Von Drehle implies, to say the least, that Colin Powell was brought on board largely to buoy what many saw as an illegitimate presidency, and was immediately tag-teamed by Rumsfeld and Cheney. So we can certainly add part of the blame the smug refusal to build an international coalition before the invasion to the list.
Anything Powell favored, the Defense Department opposed. Powell suggested more allies; Rumsfeld announced he was ready to go it alone. Powell favored a larger force; Rumsfeld weeded out troops unit by unit. Ultimately, the invasion was a repudiation of the Powell Doctrine in U.S. military affairs. The force deployed was light and lethal -- but not, history has clearly shown, the master of all contingencies. Nor was there a clear exit strategy, merely the hope of garlands and easy reconstruction -- a point war critics have often made and Rumsfeld has never rebutted in detail.

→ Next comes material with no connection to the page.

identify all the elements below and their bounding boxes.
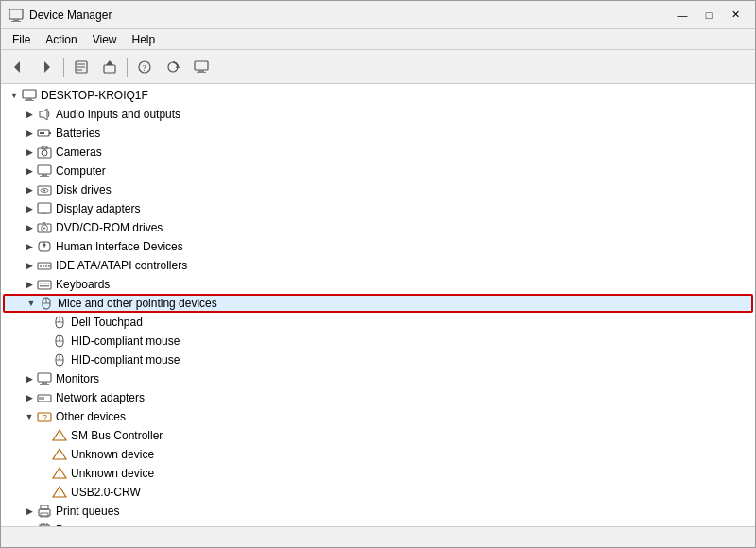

Still, there's one thing to be said for the wanton destruction of our international standing...we can travel even lighter.
And we haven't even touched on the over-reliance on National Guard and reserve troops, the logistical failures, the reduction in training, and, of course, the use of torture, all of which passed across Rumsfeld's desk, though there can be little doubt the last of those came from above.
The final irony is that Rummy's leaner, meaner, fighting machine has wound up costing us uncounted hundreds of billions of dollars, flushed recruitment down the drain, and fractured our manpower and materiel, probably for a generation. Some laboratory.
I'm now starting a letter writing campaign to the NYT to demand they give you David Brooks' job.